[[ Listed records, beginning ]]

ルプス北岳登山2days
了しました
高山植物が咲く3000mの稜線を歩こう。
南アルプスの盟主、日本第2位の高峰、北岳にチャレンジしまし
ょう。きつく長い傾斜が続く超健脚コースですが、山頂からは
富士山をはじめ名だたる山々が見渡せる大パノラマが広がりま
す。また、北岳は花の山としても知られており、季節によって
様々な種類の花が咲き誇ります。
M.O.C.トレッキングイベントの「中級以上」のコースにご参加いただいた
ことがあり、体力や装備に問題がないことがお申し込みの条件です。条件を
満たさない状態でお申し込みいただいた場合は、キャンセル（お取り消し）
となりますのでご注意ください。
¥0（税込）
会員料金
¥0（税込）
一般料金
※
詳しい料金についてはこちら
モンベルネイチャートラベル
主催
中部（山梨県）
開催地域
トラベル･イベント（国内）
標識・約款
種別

[[ Listed records, end ]]

Please copy out the records exactly as they appear.

ルプス北岳登山2days
了しました
高山植物が咲く3000mの稜線を歩こう。
南アルプスの盟主、日本第2位の高峰、北岳にチャレンジしまし
ょう。きつく長い傾斜が続く超健脚コースですが、山頂からは
富士山をはじめ名だたる山々が見渡せる大パノラマが広がりま
す。また、北岳は花の山としても知られており、季節によって
様々な種類の花が咲き誇ります。
M.O.C.トレッキングイベントの「中級以上」のコースにご参加いただいた
ことがあり、体力や装備に問題がないことがお申し込みの条件です。条件を
満たさない状態でお申し込みいただいた場合は、キャンセル（お取り消し）
となりますのでご注意ください。
¥0（税込）
会員料金
¥0（税込）
一般料金
※
詳しい料金についてはこちら
モンベルネイチャートラベル
主催
中部（山梨県）
開催地域
トラベル･イベント（国内）
標識・約款
種別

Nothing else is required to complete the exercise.